TASK STATEMENT
Every record below is to be retyped exactly, with any pictures left out.
*** RECORDS ***
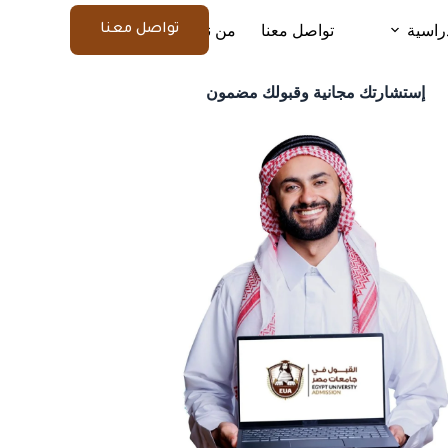
راسية
تواصل معنا
من نحن
المزيد
تواصل معنا
إستشارتك مجانية وقبولك مضمون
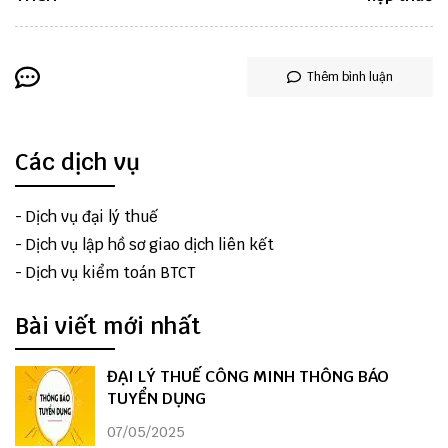
Thêm bình luận
Các dịch vụ
-
Dịch vụ đại lý thuế
-
Dịch vụ lập hồ sơ giao dịch liên kết
-
Dịch vụ kiểm toán BTCT
Bài viết mới nhất
ĐẠI LÝ THUẾ CÔNG MINH THÔNG BÁO
TUYỂN DỤNG
07/05/2025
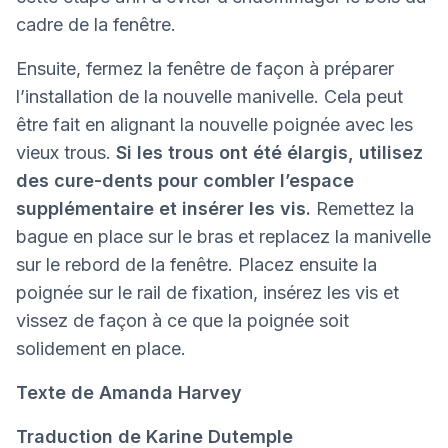
cadre de la fenêtre.
Ensuite, fermez la fenêtre de façon à préparer
l’installation de la nouvelle manivelle. Cela peut
être fait en alignant la nouvelle poignée avec les
vieux trous.
Si les trous ont été élargis, utilisez
des cure-dents pour combler l’espace
supplémentaire et insérer les vis.
Remettez la
bague en place sur le bras et replacez la manivelle
sur le rebord de la fenêtre. Placez ensuite la
poignée sur le rail de fixation, insérez les vis et
vissez de façon à ce que la poignée soit
solidement en place.
Texte de Amanda Harvey
Traduction de Karine Dutemple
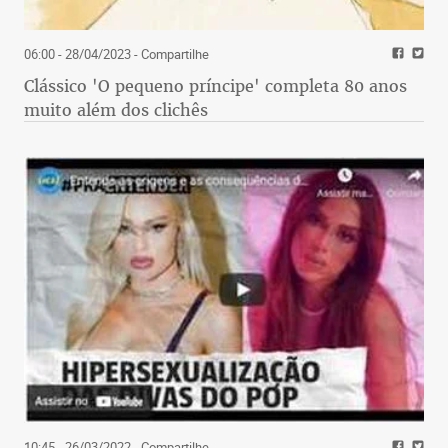
06:00 - 28/04/2023
- Compartilhe
Clássico 'O pequeno príncipe' completa 80 anos
muito além dos clichês
10:45 - 26/03/2022
- Compartilhe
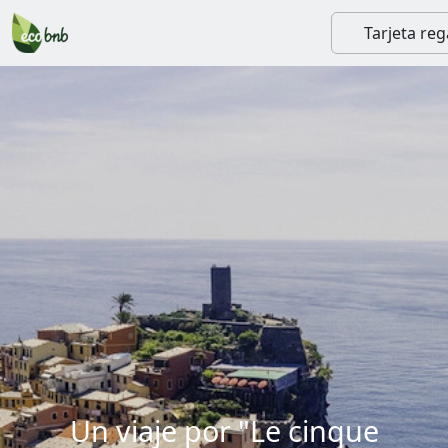
Tarjeta reg
Un viaje por "Le cinque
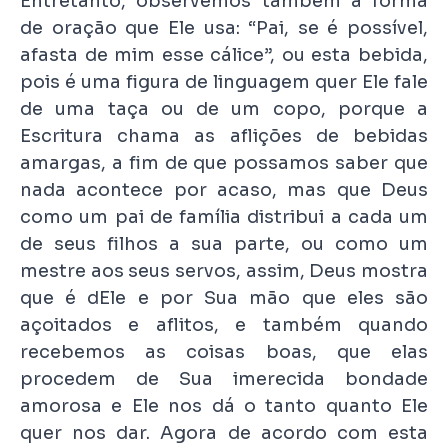
Entretanto, observemos também a forma
de oração que Ele usa: “Pai, se é possível,
afasta de mim esse cálice”, ou esta bebida,
pois é uma figura de linguagem quer Ele fale
de uma taça ou de um copo, porque a
Escritura chama as aflições de bebidas
amargas, a fim de que possamos saber que
nada acontece por acaso, mas que Deus
como um pai de família distribui a cada um
de seus filhos a sua parte, ou como um
mestre aos seus servos, assim, Deus mostra
que é dEle e por Sua mão que eles são
açoitados e aflitos, e também quando
recebemos as coisas boas, que elas
procedem de Sua imerecida bondade
amorosa e Ele nos dá o tanto quanto Ele
quer nos dar. Agora de acordo com esta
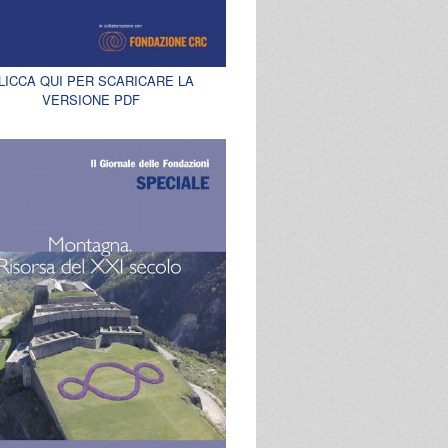
LICCA QUI PER SCARICARE LA
VERSIONE PDF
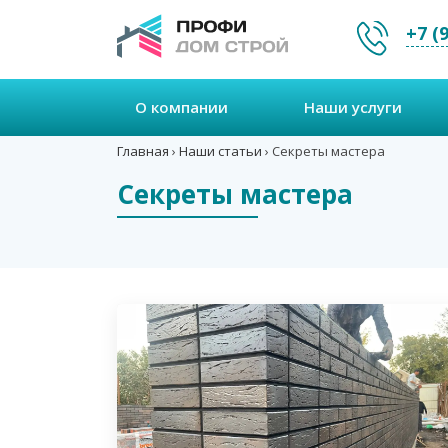
+7 (
О компании
Наши услуги
Главная
›
Наши статьи
›
Секреты мастера
Секреты мастера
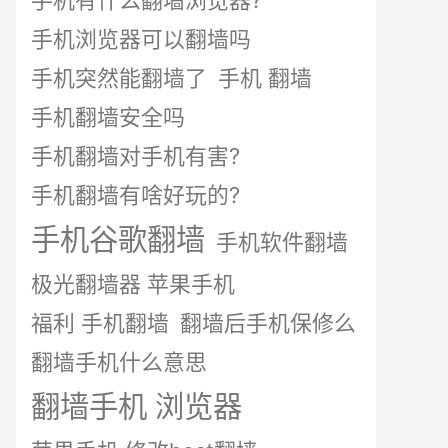
手机有什么翻墙浏览器?
手机浏览器可以翻墙吗
手机突然能翻墙了
手机 翻墙
手机翻墙安全吗
手机翻墙对手机有害?
手机翻墙有啥好玩的?
手机谷歌翻墙
手机软件翻墙
极光翻墙器 苹果手机
福利 手机翻墙
翻墙后手机保修么
翻墙手机什么意思
翻墙手机 浏览器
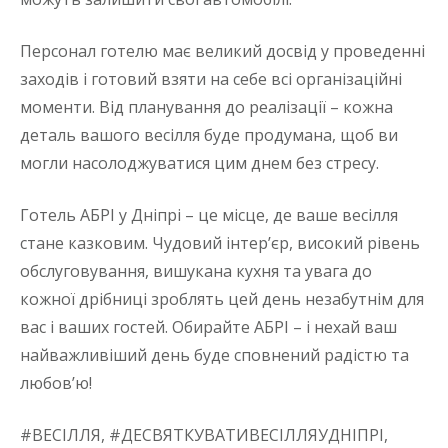
Персонал готелю має великий досвід у проведенні
заходів і готовий взяти на себе всі організаційні
моменти. Від планування до реалізації – кожна
деталь вашого весілля буде продумана, щоб ви
могли насолоджуватися цим днем без стресу.
Готель АБРІ у Дніпрі – це місце, де ваше весілля
стане казковим. Чудовий інтер’єр, високий рівень
обслуговування, вишукана кухня та увага до
кожної дрібниці зроблять цей день незабутнім для
вас і ваших гостей. Обирайте АБРІ – і нехай ваш
найважливіший день буде сповнений радістю та
любов’ю!
#ВЕСІЛЛЯ, #ДЕСВЯТКУВАТИВЕСІЛЛЯУДНІПРІ,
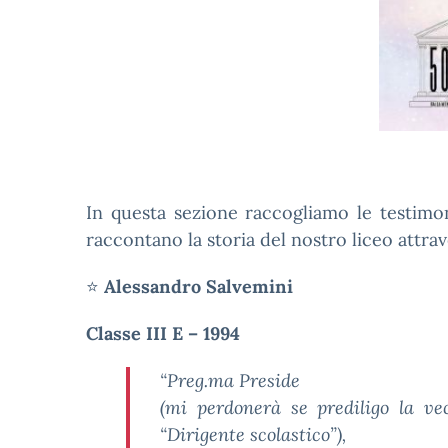
In questa sezione raccogliamo le testimon
raccontano la storia del nostro liceo attrav
⭐
Alessandro Salvemini
Classe III E – 1994
“Preg.ma Preside
(mi perdonerà se prediligo la vec
“Dirigente scolastico”),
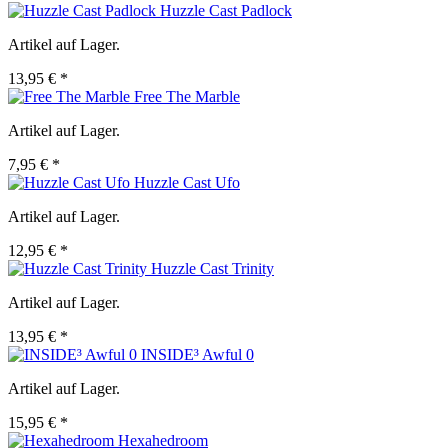
Huzzle Cast Padlock
Artikel auf Lager.
13,95 € *
Free The Marble
Artikel auf Lager.
7,95 € *
Huzzle Cast Ufo
Artikel auf Lager.
12,95 € *
Huzzle Cast Trinity
Artikel auf Lager.
13,95 € *
INSIDE³ Awful 0
Artikel auf Lager.
15,95 € *
Hexahedroom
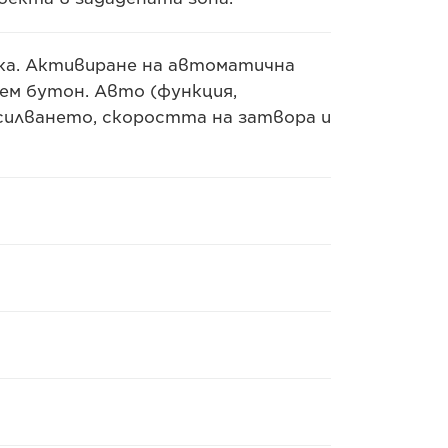
ойка. Активиране на автоматична
ем бутон. Авто (функция,
силването, скоростта на затвора и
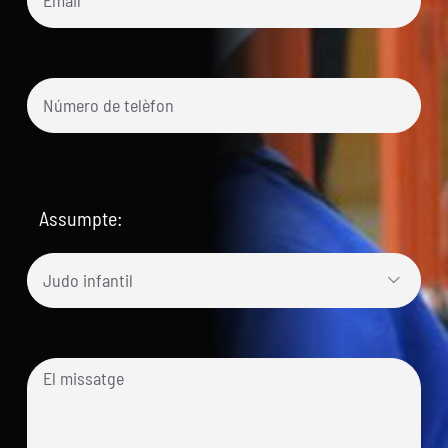
Assumpte:

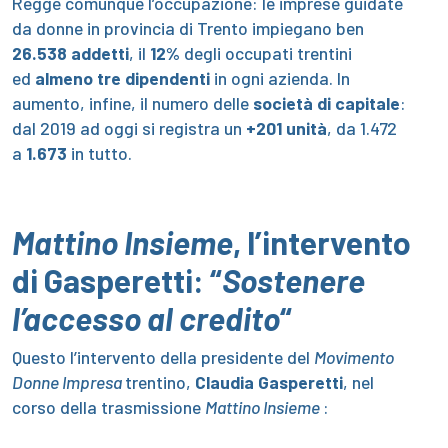
Regge comunque l’occupazione: le imprese guidate
da donne in provincia di Trento impiegano ben
26.538 addetti
, il
12%
degli occupati trentini
ed
almeno tre dipendenti
in ogni azienda. In
aumento, infine, il numero delle
società di capitale
:
dal 2019 ad oggi si registra un
+201 unità
, da 1.472
a
1.673
in tutto.
Mattino Insieme
, l’intervento
di Gasperetti: “
Sostenere
l’accesso al credito
“
Questo l’intervento della presidente del
Movimento
Donne Impresa
trentino,
Claudia Gasperetti
, nel
corso della trasmissione
Mattino Insieme
:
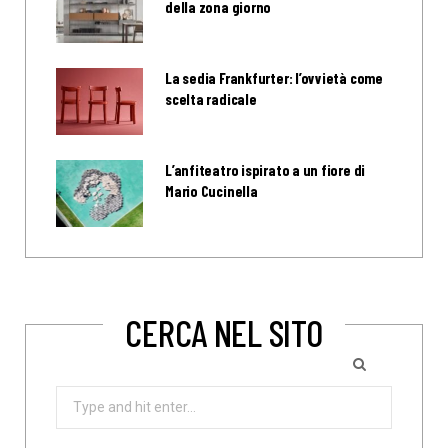
della zona giorno
La sedia Frankfurter: l’ovvietà come
scelta radicale
L’anfiteatro ispirato a un fiore di
Mario Cucinella
CERCA NEL SITO
Search
for:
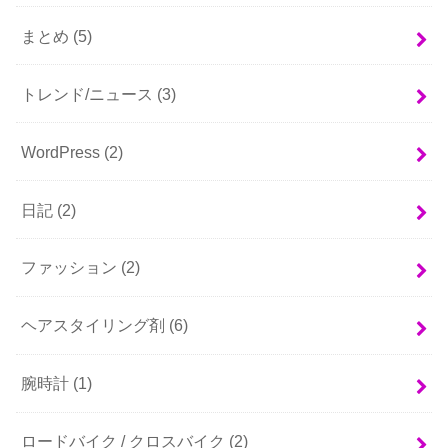
まとめ
(5)
トレンド/ニュース
(3)
WordPress
(2)
日記
(2)
ファッション
(2)
ヘアスタイリング剤
(6)
腕時計
(1)
ロードバイク / クロスバイク
(2)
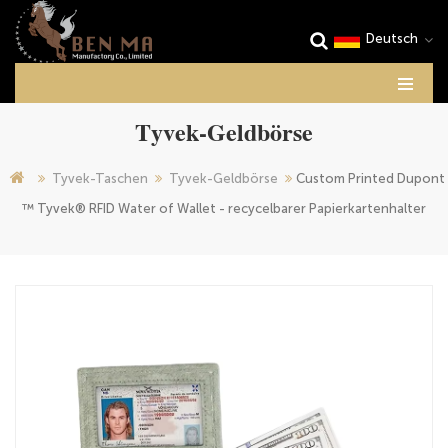
Deutsch
Tyvek-Geldbörse
Tyvek-Taschen
Tyvek-Geldbörse
Custom Printed Dupont
™ Tyvek® RFID Water of Wallet - recycelbarer Papierkartenhalter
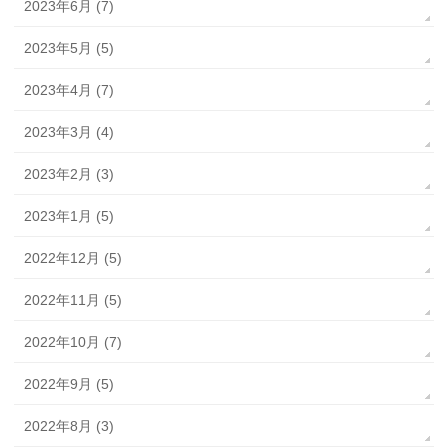
2023年6月 (7)
2023年5月 (5)
2023年4月 (7)
2023年3月 (4)
2023年2月 (3)
2023年1月 (5)
2022年12月 (5)
2022年11月 (5)
2022年10月 (7)
2022年9月 (5)
2022年8月 (3)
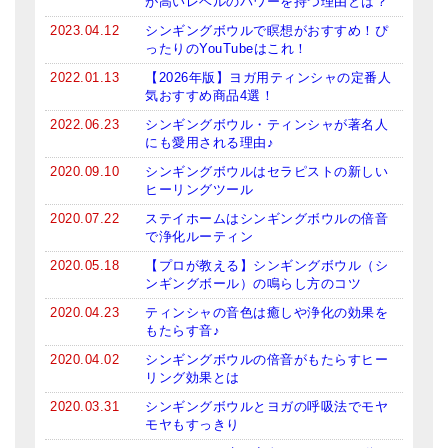
が高いレベルのパワーを持つ理由とは？
2023.04.12
シンギングボウルで瞑想がおすすめ！ぴ
ったりのYouTubeはこれ！
2022.01.13
【2026年版】ヨガ用ティンシャの定番人
気おすすめ商品4選！
2022.06.23
シンギングボウル・ティンシャが著名人
にも愛用される理由♪
2020.09.10
シンギングボウルはセラピストの新しい
ヒーリングツール
2020.07.22
ステイホームはシンギングボウルの倍音
で浄化ルーティン
2020.05.18
【プロが教える】シンギングボウル（シ
ンギングボール）の鳴らし方のコツ
2020.04.23
ティンシャの音色は癒しや浄化の効果を
もたらす音♪
2020.04.02
シンギングボウルの倍音がもたらすヒー
リング効果とは
2020.03.31
シンギングボウルとヨガの呼吸法でモヤ
モヤもすっきり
*** End of RECORDS ***
SOLUTION
راسية
تواصل معنا
من نحن
المزيد
تواصل معنا
إستشارتك مجانية وقبولك مضمون
Thêm bình luận
Các dịch vụ
-
Dịch vụ đại lý thuế
-
Dịch vụ lập hồ sơ giao dịch liên kết
-
Dịch vụ kiểm toán BTCT
Bài viết mới nhất
ĐẠI LÝ THUẾ CÔNG MINH THÔNG BÁO
TUYỂN DỤNG
07/05/2025
cadre de la fenêtre.
Ensuite, fermez la fenêtre de façon à préparer
l’installation de la nouvelle manivelle. Cela peut
être fait en alignant la nouvelle poignée avec les
vieux trous.
Si les trous ont été élargis, utilisez
des cure-dents pour combler l’espace
supplémentaire et insérer les vis.
Remettez la
bague en place sur le bras et replacez la manivelle
sur le rebord de la fenêtre. Placez ensuite la
poignée sur le rail de fixation, insérez les vis et
vissez de façon à ce que la poignée soit
solidement en place.
Texte de Amanda Harvey
Traduction de Karine Dutemple
06:00 - 28/04/2023
- Compartilhe
Clássico 'O pequeno príncipe' completa 80 anos
muito além dos clichês
10:45 - 26/03/2022
- Compartilhe
Tarjeta reg
Un viaje por "Le cinque
Entretanto, observemos também a forma
de oração que Ele usa: “Pai, se é possível,
afasta de mim esse cálice”, ou esta bebida,
pois é uma figura de linguagem quer Ele fale
de uma taça ou de um copo, porque a
Escritura chama as aflições de bebidas
amargas, a fim de que possamos saber que
nada acontece por acaso, mas que Deus
como um pai de família distribui a cada um
de seus filhos a sua parte, ou como um
mestre aos seus servos, assim, Deus mostra
que é dEle e por Sua mão que eles são
açoitados e aflitos, e também quando
recebemos as coisas boas, que elas
procedem de Sua imerecida bondade
amorosa e Ele nos dá o tanto quanto Ele
quer nos dar. Agora de acordo com esta
LICCA QUI PER SCARICARE LA
VERSIONE PDF
+7 (
О компании
Наши услуги
Главная
›
Наши статьи
›
Секреты мастера
Секреты мастера
手机有什么翻墙浏览器?
手机浏览器可以翻墙吗
手机突然能翻墙了
手机 翻墙
手机翻墙安全吗
手机翻墙对手机有害?
手机翻墙有啥好玩的?
手机谷歌翻墙
手机软件翻墙
极光翻墙器 苹果手机
福利 手机翻墙
翻墙后手机保修么
翻墙手机什么意思
翻墙手机 浏览器
Персонал готелю має великий досвід у проведенні
заходів і готовий взяти на себе всі організаційні
моменти. Від планування до реалізації – кожна
деталь вашого весілля буде продумана, щоб ви
могли насолоджуватися цим днем без стресу.
Готель АБРІ у Дніпрі – це місце, де ваше весілля
стане казковим. Чудовий інтер’єр, високий рівень
обслуговування, вишукана кухня та увага до
кожної дрібниці зроблять цей день незабутнім для
вас і ваших гостей. Обирайте АБРІ – і нехай ваш
найважливіший день буде сповнений радістю та
любов’ю!
#ВЕСІЛЛЯ, #ДЕСВЯТКУВАТИВЕСІЛЛЯУДНІПРІ,
In questa sezione raccogliamo le testimon
raccontano la storia del nostro liceo attrav
⭐
Alessandro Salvemini
Classe III E – 1994
“Preg.ma Preside
(mi perdonerà se prediligo la vec
“Dirigente scolastico”),
Huzzle Cast Padlock
Artikel auf Lager.
13,95 € *
Free The Marble
Artikel auf Lager.
7,95 € *
Huzzle Cast Ufo
Artikel auf Lager.
12,95 € *
Huzzle Cast Trinity
Artikel auf Lager.
13,95 € *
INSIDE³ Awful 0
Artikel auf Lager.
15,95 € *
Hexahedroom
ойка. Активиране на автоматична
ем бутон. Авто (функция,
силването, скоростта на затвора и
Assumpte:

Regge comunque l’occupazione: le imprese guidate
da donne in provincia di Trento impiegano ben
26.538 addetti
, il
12%
degli occupati trentini
ed
almeno tre dipendenti
in ogni azienda. In
aumento, infine, il numero delle
società di capitale
:
dal 2019 ad oggi si registra un
+201 unità
, da 1.472
a
1.673
in tutto.
Mattino Insieme
, l’intervento
di Gasperetti: “
Sostenere
l’accesso al credito
“
Questo l’intervento della presidente del
Movimento
Donne Impresa
trentino,
Claudia Gasperetti
, nel
corso della trasmissione
Mattino Insieme
:
della zona giorno
La sedia Frankfurter: l’ovvietà come
scelta radicale
L’anfiteatro ispirato a un fiore di
Mario Cucinella
CERCA NEL SITO
Search
for:
まとめ
(5)
トレンド/ニュース
(3)
WordPress
(2)
日記
(2)
ファッション
(2)
ヘアスタイリング剤
(6)
腕時計
(1)
ロードバイク / クロスバイク
(2)
Deutsch
Tyvek-Geldbörse
Tyvek-Taschen
Tyvek-Geldbörse
Custom Printed Dupont
™ Tyvek® RFID Water of Wallet - recycelbarer Papierkartenhalter
2023年6月 (7)
2023年5月 (5)
2023年4月 (7)
2023年3月 (4)
2023年2月 (3)
2023年1月 (5)
2022年12月 (5)
2022年11月 (5)
2022年10月 (7)
2022年9月 (5)
2022年8月 (3)
が高いレベルのパワーを持つ理由とは？
2023.04.12
シンギングボウルで瞑想がおすすめ！ぴ
ったりのYouTubeはこれ！
2022.01.13
【2026年版】ヨガ用ティンシャの定番人
気おすすめ商品4選！
2022.06.23
シンギングボウル・ティンシャが著名人
にも愛用される理由♪
2020.09.10
シンギングボウルはセラピストの新しい
ヒーリングツール
2020.07.22
ステイホームはシンギングボウルの倍音
で浄化ルーティン
2020.05.18
【プロが教える】シンギングボウル（シ
ンギングボール）の鳴らし方のコツ
2020.04.23
ティンシャの音色は癒しや浄化の効果を
もたらす音♪
2020.04.02
シンギングボウルの倍音がもたらすヒー
リング効果とは
2020.03.31
シンギングボウルとヨガの呼吸法でモヤ
モヤもすっきり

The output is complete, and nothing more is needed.